Mumtaz Hussein Deen Ahmed was executed for smuggling heroin, while two Saudis were executed for murder.
Saudi Arabia beheaded a Pakistani and two Saudis on Tuesday, bringing to 48 the number of death sentences carried out this year. That is more than half of the 87 people executed during all of 2014, according to an AFP tally.
Reasons for the surge are unclear but human rights group Amnesty International says Saudi Arabia is “well on track” to far exceed previous annual execution records. The London-based watchdog says Saudi Arabia has regularly been among the world’s top five executioners.
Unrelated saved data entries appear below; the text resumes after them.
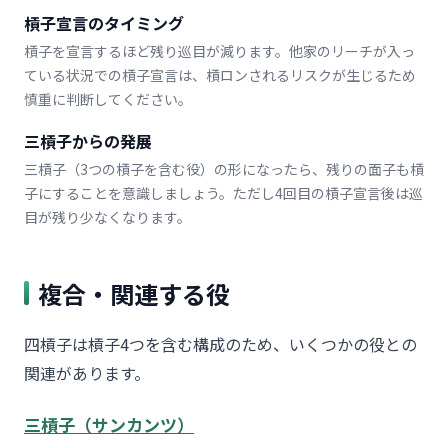
槓子宣言のタイミング
槓子を宣言するほど残り巡目が減ります。他家のリーチが入っ
ている状況での槓子宣言は、槓ロンされるリスクが生じるため
慎重に判断してください。
三槓子からの発展
三槓子（3つの槓子を含む役）の形になったら、残りの面子も槓
子にすることを意識しましょう。ただし4回目の槓子宣言後は巡
目が残り少なくなります。
複合・関連する役
四槓子は槓子4つを含む構成のため、いくつかの役との
関連があります。
三槓子（サンカンツ）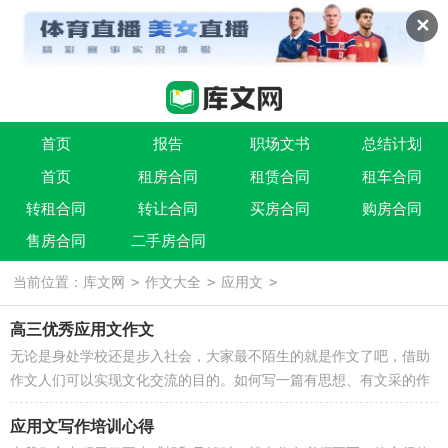
✕
首页
报告
职场文书
总结计划
首页
租房合同
租赁合同
租车合同
条据书信
实用文
祝福语
转租合同
转让合同
买房合同
购房合同
售房合同
二手房合同
>
>
>
当前位置：
库文网
作文大全
应用文
高三优秀应用文作文
无论是身处学校还是步入社会，大家最不陌生的就是作文了吧，借助
作文人们可以实现文化交流的目的。如何写一篇有思想、有文采的作
文呢？下面是小编收集整理的高三...
应用文写作培训心得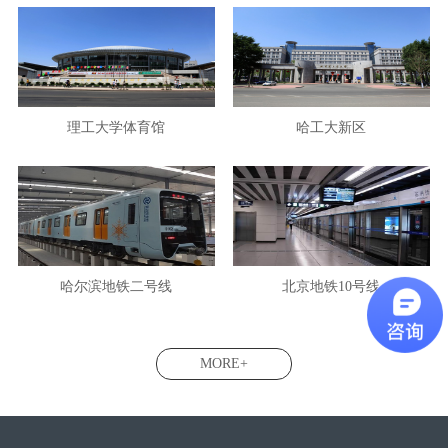
理工大学体育馆
哈工大新区
哈尔滨地铁二号线
北京地铁10号线
MORE+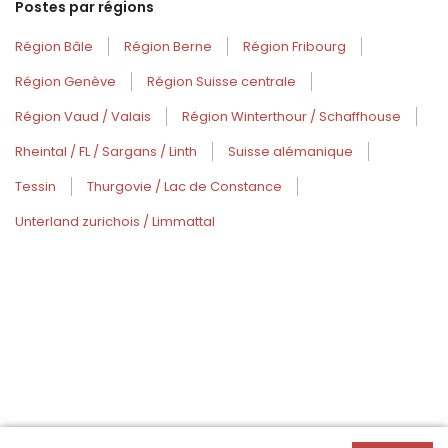
Postes par régions
Région Bâle
Région Berne
Région Fribourg
Région Genève
Région Suisse centrale
Région Vaud / Valais
Région Winterthour / Schaffhouse
Rheintal / FL / Sargans / Linth
Suisse alémanique
Tessin
Thurgovie / Lac de Constance
Unterland zurichois / Limmattal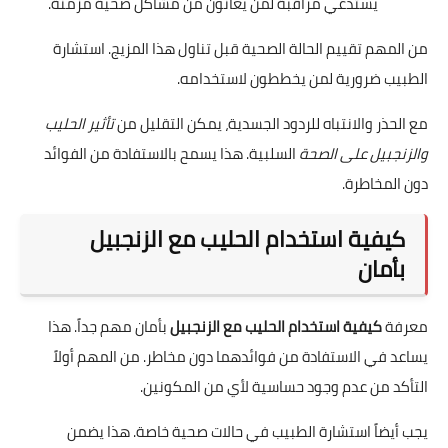
يستدعي مراقبة لمن يعانون من مشاكل صحية مزمنة.
من المهم تقييم الحالة الصحية قبل تناول هذا المزيج. استشارة
الطبيب ضرورية لمن يخططون لاستخدامه.
مع الحذر والانتباه للردود الجسدية، يمكن التقليل من
تأثير الحليب
والزنجبيل على الصحة
السلبية. هذا يسمح بالاستفادة من الفوائد
دون المخاطرة.
كيفية استخدام الحليب مع الزنجبيل
بأمان
معرفة
كيفية استخدام الحليب مع الزنجبيل
بأمان مهم جداً. هذا
يساعد في الاستفادة من فوائدهما دون مخاطر. من المهم أولاً
التأكد من عدم وجود حساسية لأي من المكونين.
يجب أيضاً استشارة الطبيب في حالات صحية خاصة. هذا يضمن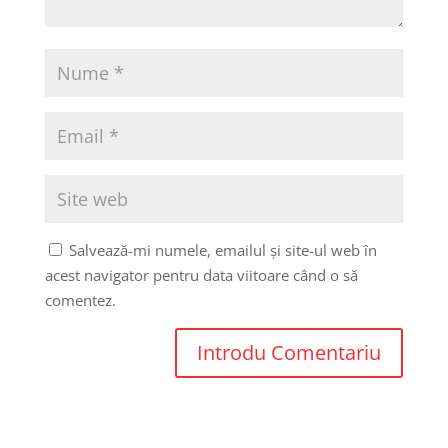
Salvează-mi numele, emailul și site-ul web în
acest navigator pentru data viitoare când o să
comentez.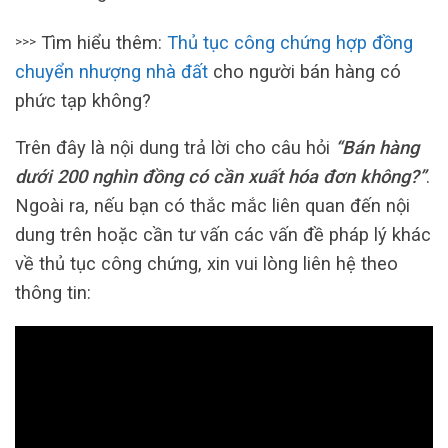
Tìm hiểu thêm:
Thủ tục công chứng hợp đồng
>>>
chuyển nhượng nhà đất
cho người bán hàng có
phức tạp không?
Trên đây là nội dung trả lời cho câu hỏi
“Bán hàng
dưới 200 nghìn đồng có cần xuất hóa đơn không?”
.
Ngoài ra, nếu bạn có thắc mắc liên quan đến nội
dung trên hoặc cần tư vấn các vấn đề pháp lý khác
về thủ tục công chứng, xin vui lòng liên hệ theo
thông tin: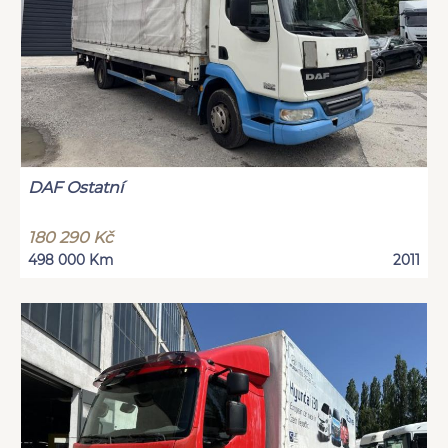
DAF Ostatní
180 290 Kč
498 000 Km
2011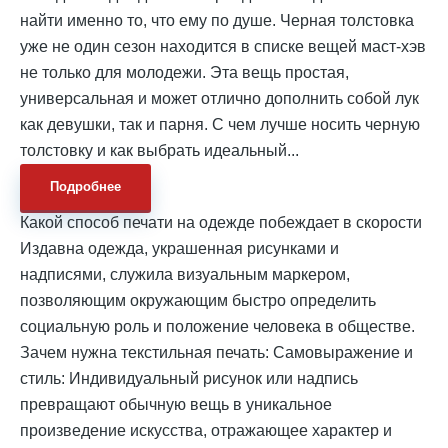
найти именно то, что ему по душе. Черная толстовка
уже не один сезон находится в списке вещей маст-хэв
не только для молодежи. Эта вещь простая,
универсальная и может отлично дополнить собой лук
как девушки, так и парня. С чем лучше носить черную
толстовку и как выбрать идеальный...
Подробнее
Какой способ печати на одежде побеждает в скорости
Издавна одежда, украшенная рисунками и
надписями, служила визуальным маркером,
позволяющим окружающим быстро определить
социальную роль и положение человека в обществе.
Зачем нужна текстильная печать: Самовыражение и
стиль: Индивидуальный рисунок или надпись
превращают обычную вещь в уникальное
произведение искусства, отражающее характер и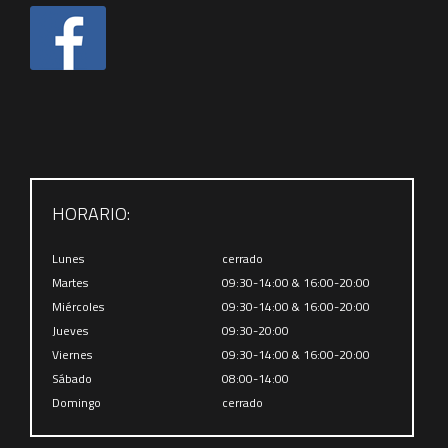
HORARIO:
Lunes
cerrado
Martes
09:30-14:00 & 16:00-20:00
Miércoles
09:30-14:00 & 16:00-20:00
Jueves
09:30-20:00
Viernes
09:30-14:00 & 16:00-20:00
Sábado
08:00-14:00
Domingo
cerrado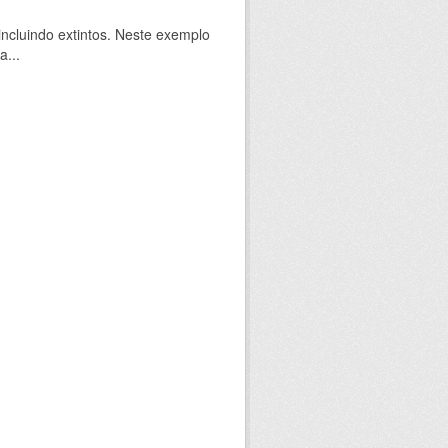
ncluindo extintos. Neste exemplo
a...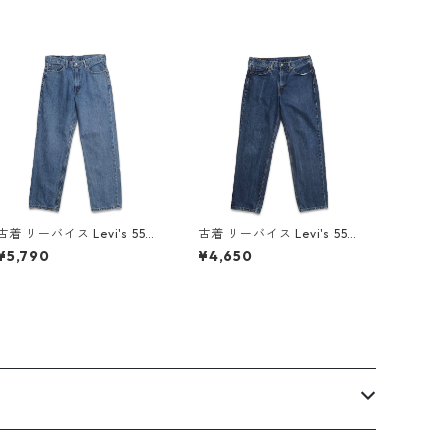
古着 リーバイス Levi's 550
古着 リーバイス Levi's 550
デニムパンツ ジーンズ ジー
デニムパンツ ジーンズ ジー
¥5,790
¥4,650
パン 表記：W34L32 gd4
パン 表記：W34L32 gd4
09774n w60617
09561n w60529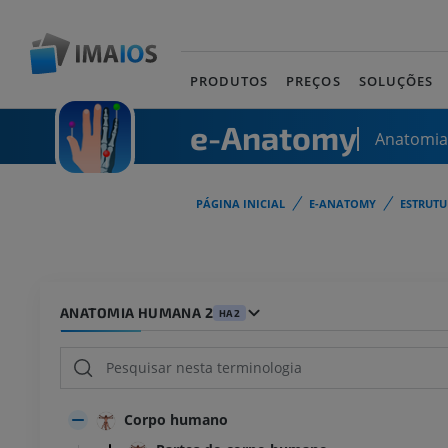
PRODUTOS
PREÇOS
SOLUÇÕES
e-Anatomy
Anatomi
PÁGINA INICIAL
E-ANATOMY
ESTRUT
ANATOMIA HUMANA 2
HA2
Corpo humano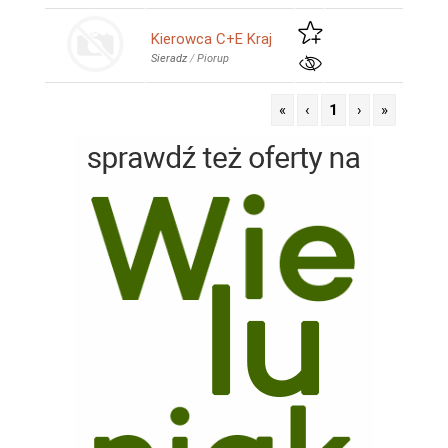
Kierowca C+E Kraj
Sieradz
/
Piorup
«
‹
1
›
»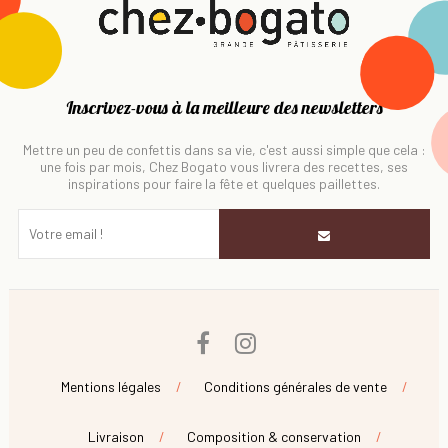
Inscrivez-vous à la meilleure des newsletters
Mettre un peu de confettis dans sa vie, c'est aussi simple que cela :
une fois par mois, Chez Bogato vous livrera des recettes, ses
inspirations pour faire la fête et quelques paillettes.
Facebook
Instagram
Mentions légales
Conditions générales de vente
Livraison
Composition & conservation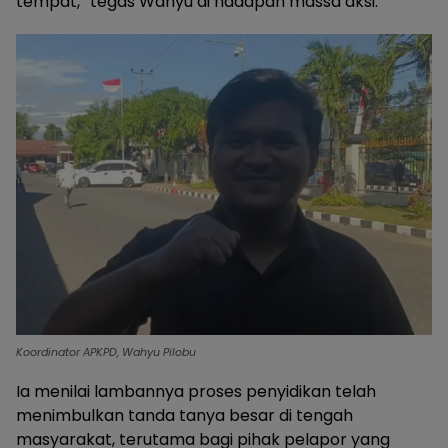
tempat,” tegas Wahyu di hadapan massa aksi.
Koordinator APKPD, Wahyu Pilobu
Ia menilai lambannya proses penyidikan telah
menimbulkan tanda tanya besar di tengah
masyarakat, terutama bagi pihak pelapor yang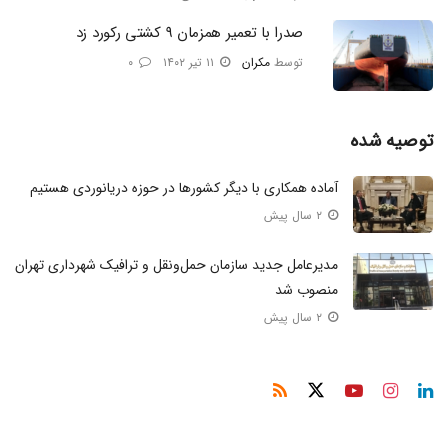
صدرا با تعمیر همزمان ۹ کشتی رکورد زد
توسط
مکران
۱۱ تیر ۱۴۰۲
۰
توصیه شده
آماده همکاری با دیگر کشور‌ها در حوزه دریانوردی هستیم
۲ سال پیش
مدیرعامل جدید سازمان حمل‌و‌نقل و ترافیک شهرداری تهران
منصوب شد
۲ سال پیش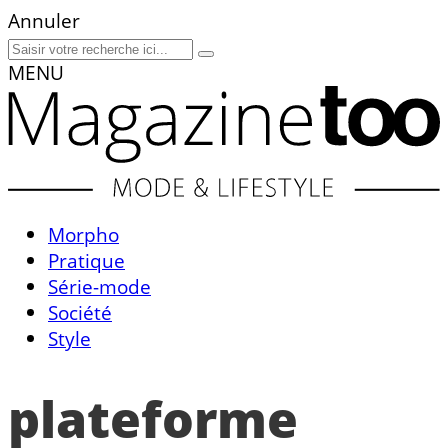
Annuler
MENU
Morpho
Pratique
Série-mode
Société
Style
plateforme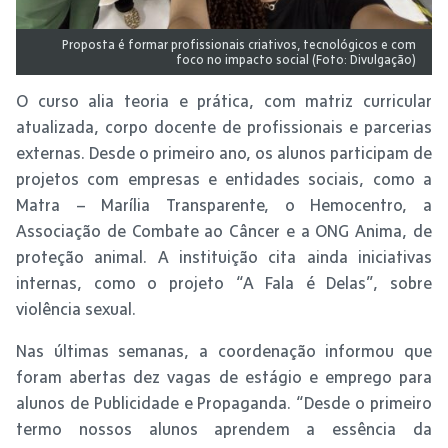
Proposta é formar profissionais criativos, tecnológicos e com
foco no impacto social (Foto: Divulgação)
O curso alia teoria e prática, com matriz curricular
atualizada, corpo docente de profissionais e parcerias
externas. Desde o primeiro ano, os alunos participam de
projetos com empresas e entidades sociais, como a
Matra – Marília Transparente, o Hemocentro, a
Associação de Combate ao Câncer e a ONG Anima, de
proteção animal. A instituição cita ainda iniciativas
internas, como o projeto “A Fala é Delas”, sobre
violência sexual.
Nas últimas semanas, a coordenação informou que
foram abertas dez vagas de estágio e emprego para
alunos de Publicidade e Propaganda. “Desde o primeiro
termo nossos alunos aprendem a essência da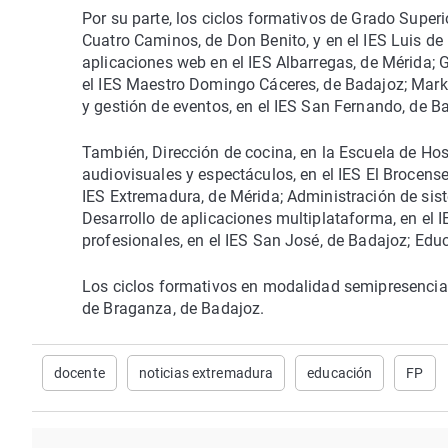
Por su parte, los ciclos formativos de Grado Super
Cuatro Caminos, de Don Benito, y en el IES Luis de 
aplicaciones web en el IES Albarregas, de Mérida; G
el IES Maestro Domingo Cáceres, de Badajoz; Market
y gestión de eventos, en el IES San Fernando, de B
También, Dirección de cocina, en la Escuela de Ho
audiovisuales y espectáculos, en el IES El Brocense
IES Extremadura, de Mérida; Administración de sist
Desarrollo de aplicaciones multiplataforma, en el 
profesionales, en el IES San José, de Badajoz; Educa
Los ciclos formativos en modalidad semipresencial 
de Braganza, de Badajoz.
docente
noticias extremadura
educación
FP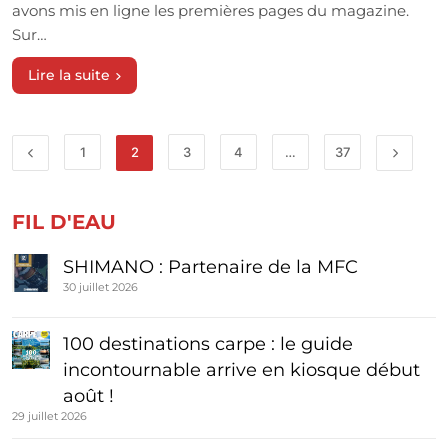
avons mis en ligne les premières pages du magazine.
Sur…
Lire la suite
1
2
3
4
…
37
FIL D'EAU
SHIMANO : Partenaire de la MFC
30 juillet 2026
100 destinations carpe : le guide
incontournable arrive en kiosque début
août !
29 juillet 2026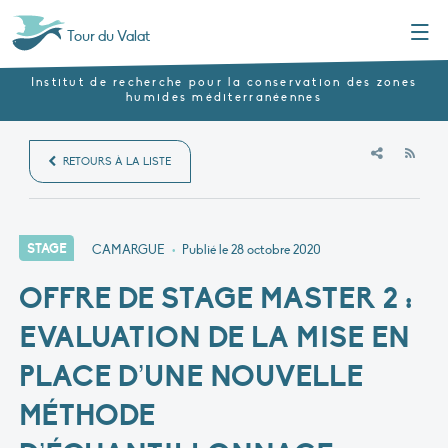
Menu
Tour du Valat
Institut de recherche pour la conservation des zones
humides méditerranéennes
RSS
RETOURS À LA LISTE
STAGE
CAMARGUE
•
Publié le
28 octobre 2020
OFFRE DE STAGE MASTER 2 :
EVALUATION DE LA MISE EN
PLACE D’UNE NOUVELLE
MÉTHODE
Among Tuesday’s cases, Mumtaz Hussein Deen Ahmed, of Pakistan, was executed in Medina after his conviction for smuggling heroin, the interior ministry said.
Najr bin Faraj al-Azmi al-Otaibi, a Saudi, was put to death in Taif for stoning and caning to death another man, the ministry said in a statement carried by the official Saudi Press Agency. Another Saudi, Moeid bin Ali bin Moeid al-Saad al-Qahtani, was beheaded by the sword in Eastern Province for gunning down a man.
The ministry added that the execution of both Saudis was delayed until the children of their victims came of age to decide whether the sentences should be carried out.
Rape, murder, apostasy, armed robbery and drug trafficking are all punishable by death under Saudi Arabia’s version of sharia law. Christof Heyns, the U.N. special rapporteur on extrajudicial, summary or arbitrary executions, said in September that trials “are by all accounts grossly unfair” and defendants are often not allowed a lawyer. He said confessions were obtained under torture.
The Gulf state has carried out around 80 executions annually since 2011. In comparison, Iran has executed more than 1,000 people since January last year, the U.N. special rapporteur on Iran, Ahmed Shaheed, said on Monday.